What to produce:
From the records below, copy out exactly the lines from the one containing "2008年02月 (323, 2293)" to the one containing "2026年03月 (377, 1297)", both included. Add nothing else.

BEGIN Data extract

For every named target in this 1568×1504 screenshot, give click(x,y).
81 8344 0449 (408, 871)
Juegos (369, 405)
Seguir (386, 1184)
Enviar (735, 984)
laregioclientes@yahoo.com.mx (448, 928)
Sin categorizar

END Data extract
BEGIN Data extract

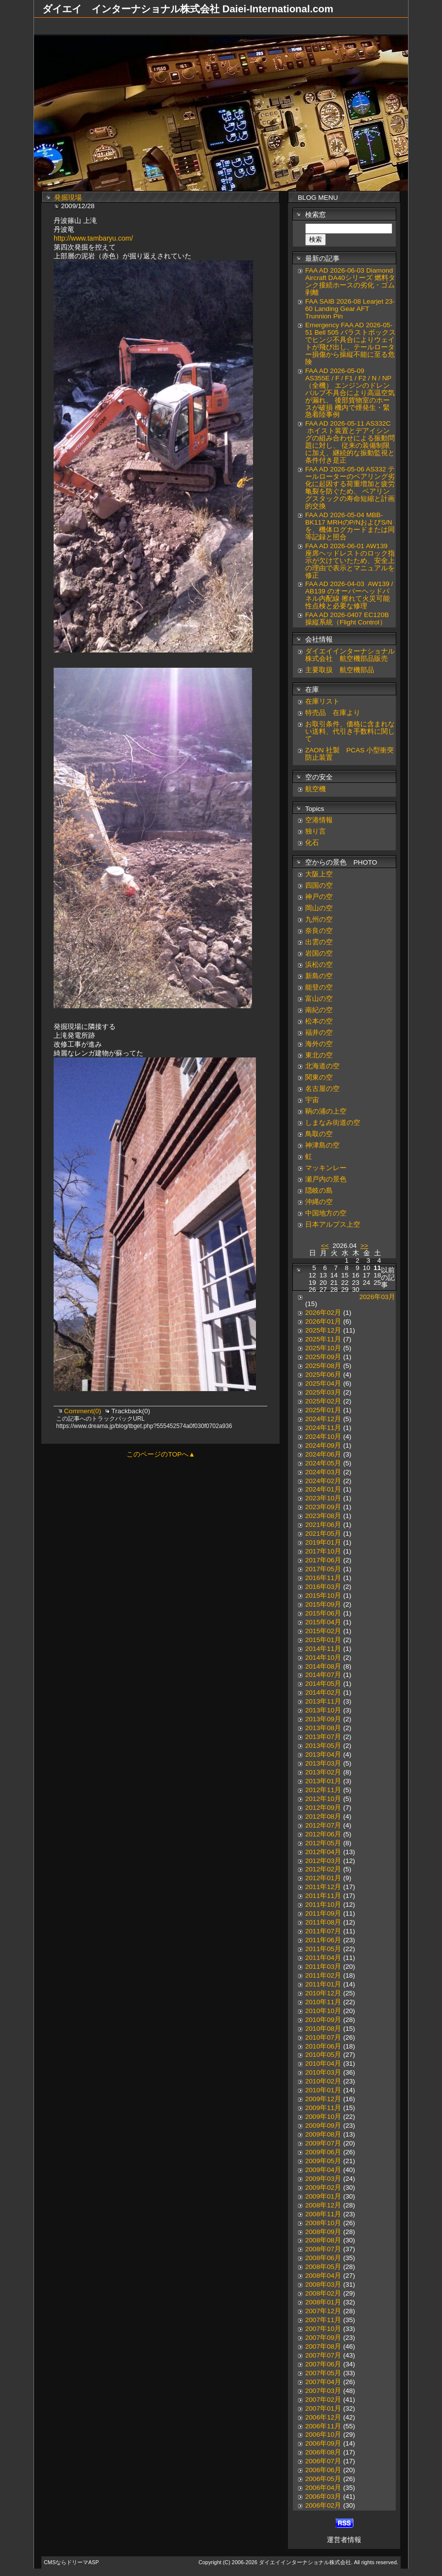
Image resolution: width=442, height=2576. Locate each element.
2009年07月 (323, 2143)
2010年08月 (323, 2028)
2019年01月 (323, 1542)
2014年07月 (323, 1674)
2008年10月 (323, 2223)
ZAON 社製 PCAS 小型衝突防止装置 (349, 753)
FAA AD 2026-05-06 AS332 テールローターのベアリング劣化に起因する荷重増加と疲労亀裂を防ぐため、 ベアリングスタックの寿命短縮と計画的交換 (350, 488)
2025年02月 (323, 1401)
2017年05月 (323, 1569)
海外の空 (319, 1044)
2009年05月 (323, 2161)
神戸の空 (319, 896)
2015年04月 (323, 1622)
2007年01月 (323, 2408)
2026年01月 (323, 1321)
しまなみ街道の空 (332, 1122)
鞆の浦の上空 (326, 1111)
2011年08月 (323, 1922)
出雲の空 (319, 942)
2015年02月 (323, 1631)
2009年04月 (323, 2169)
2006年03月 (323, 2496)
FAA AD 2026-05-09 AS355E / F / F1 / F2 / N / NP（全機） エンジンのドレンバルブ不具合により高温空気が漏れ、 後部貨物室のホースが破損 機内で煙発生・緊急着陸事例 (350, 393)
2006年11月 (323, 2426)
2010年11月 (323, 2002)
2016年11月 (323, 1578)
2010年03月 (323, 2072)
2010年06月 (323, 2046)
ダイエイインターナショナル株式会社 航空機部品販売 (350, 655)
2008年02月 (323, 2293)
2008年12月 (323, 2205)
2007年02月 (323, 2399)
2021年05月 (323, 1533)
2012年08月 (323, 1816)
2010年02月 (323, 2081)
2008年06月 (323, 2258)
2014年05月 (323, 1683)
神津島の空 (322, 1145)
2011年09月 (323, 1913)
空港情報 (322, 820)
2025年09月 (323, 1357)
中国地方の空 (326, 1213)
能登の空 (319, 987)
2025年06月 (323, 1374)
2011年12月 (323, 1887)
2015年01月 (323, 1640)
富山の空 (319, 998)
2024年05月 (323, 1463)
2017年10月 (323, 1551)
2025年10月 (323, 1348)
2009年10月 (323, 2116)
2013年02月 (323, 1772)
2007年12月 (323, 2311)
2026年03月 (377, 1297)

END Data extract

Response to this exercise:
2008年02月 (323, 2293)
2008年12月 (323, 2205)
2007年02月 (323, 2399)
2021年05月 (323, 1533)
2012年08月 (323, 1816)
2010年02月 (323, 2081)
2008年06月 (323, 2258)
2014年05月 (323, 1683)
神津島の空 (322, 1145)
2011年09月 (323, 1913)
空港情報 (322, 820)
2025年09月 (323, 1357)
中国地方の空 (326, 1213)
能登の空 (319, 987)
2025年06月 (323, 1374)
2011年12月 (323, 1887)
2015年01月 (323, 1640)
富山の空 (319, 998)
2024年05月 (323, 1463)
2017年10月 (323, 1551)
2025年10月 (323, 1348)
2009年10月 (323, 2116)
2013年02月 (323, 1772)
2007年12月 (323, 2311)
2026年03月 (377, 1297)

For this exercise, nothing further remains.